Solution: To decrease lies of omission, parents should use open body language such as open palms facing upward, arms out in front of their body, body posture facing the sitters. These body language moves will help the sitter feel comfortable in talking freely to the parents. Additionally, parents should monitor their tone of voice and their rate of speech. When excited, irritated or angry, people tend to raise their voices and talk faster. These vocal differences can make a sitter uncomfortable and unwillingly to talk freely.
3) Situation: Many times sitters lie because they’re embarrassed that the kids pulled the rug out from under them so to speak. For example, the kids may say that they’re allowed to play with the hose on a hot summer day when in fact they aren’t. As a result the freshly planted flowers drown in water. Sitters may not want to admit to the parents that the kids schooled them. Everyone has pride.
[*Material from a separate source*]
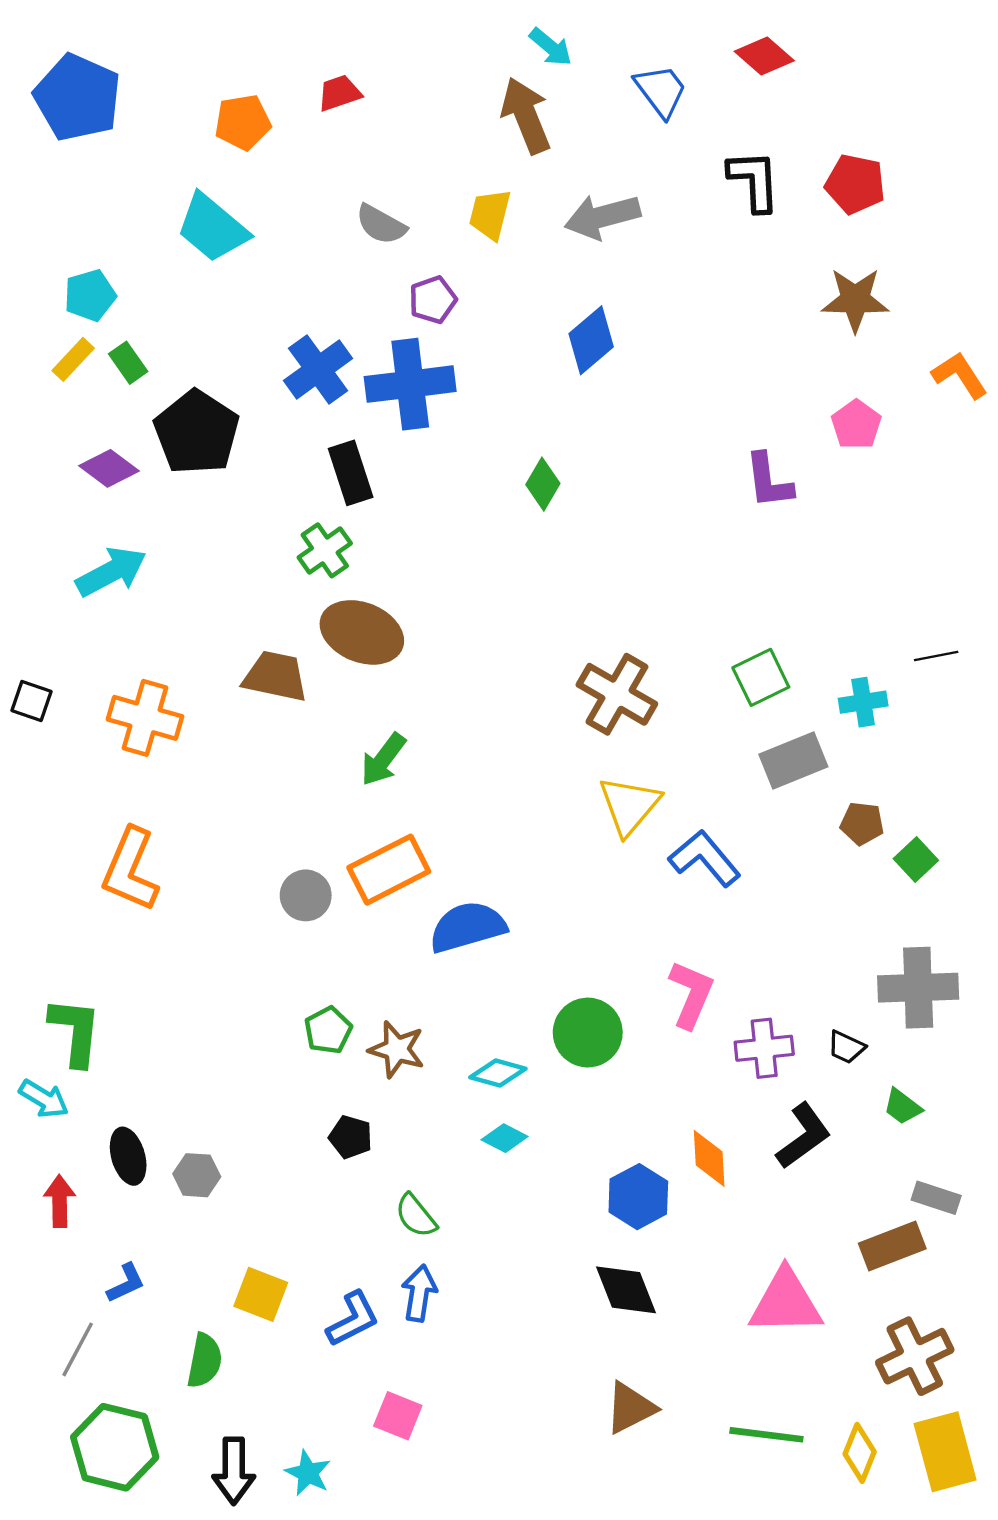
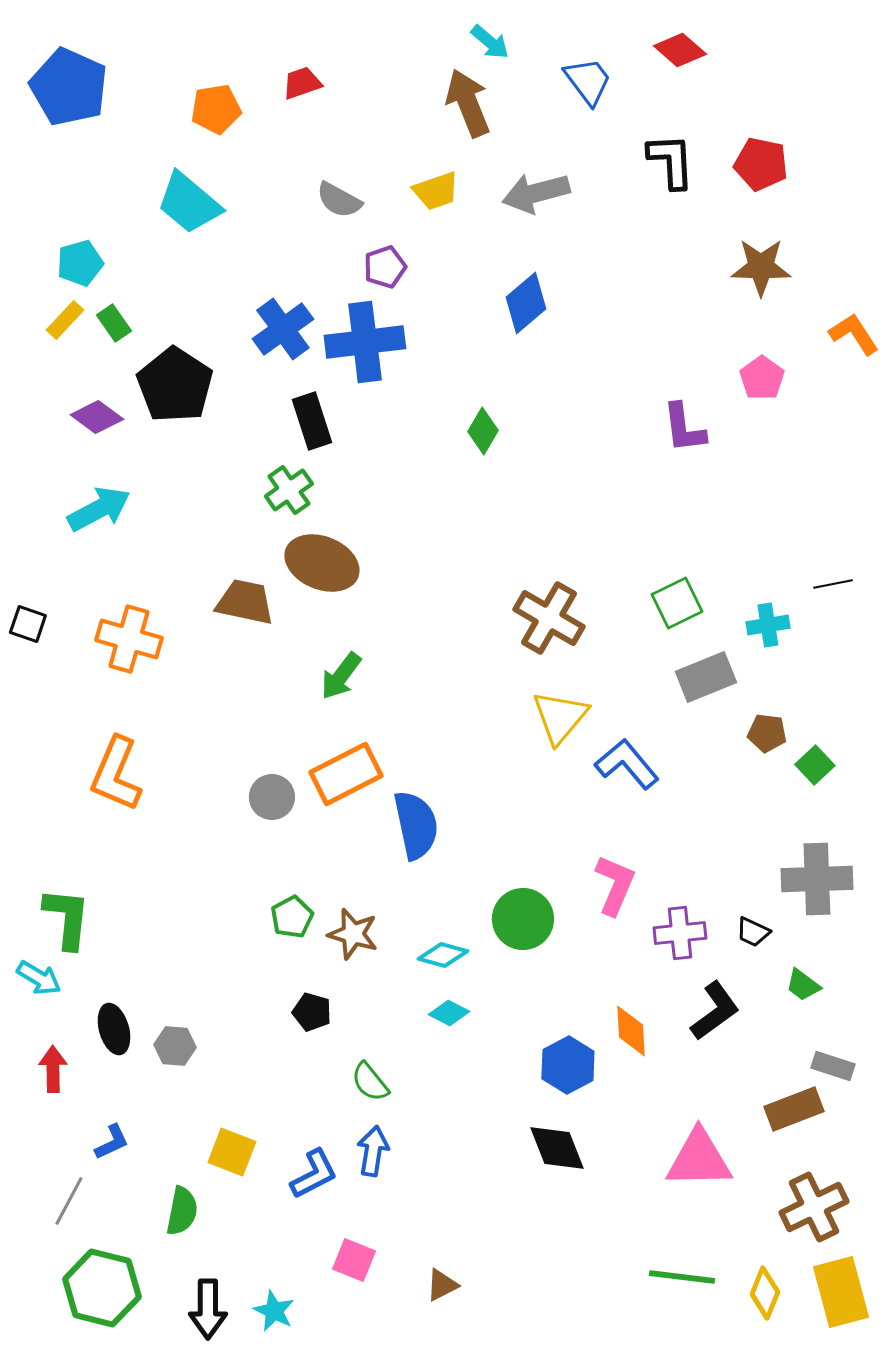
yellow trapezoid: (490, 214) -> (436, 191), turned -123
blue semicircle: (467, 927) -> (416, 825), turned 94
brown triangle: (630, 1408) -> (442, 1285), moved, size x0.7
Sitters may minimize what happened with the drowned flowers to save face.
Solution: To help sitters feel in control, parents should write out all rules so the sitters can refer to them as needed. Also, parents can also inform the sitters of situations when their kids will try to pull the wool over the sitter’s eyes. Parents may even share a story of when the kids got the best of them. Normalizing the experiences helps the sitters feel less threatened. When people feel understood they’re less likely to lie.
4) Situation: Your kids report that your sitter was texting and driving when she was taking them to the park. You ask your sitter, “Did you text while driving with my kids in the car?” Sitter’s response, “Well, I looked at my phone when I was at stop lights.”
Solution: Notice that the sitter didn’t answer the specific question. Sure, she gave an answer, but didn’t answer the question you asked. In these situations, repeating your question is usually enough to get the sitter to level with you.
With strategic communication, you can increase the chance that your sitter will be straight with you. Don’t you deserve to know the truth?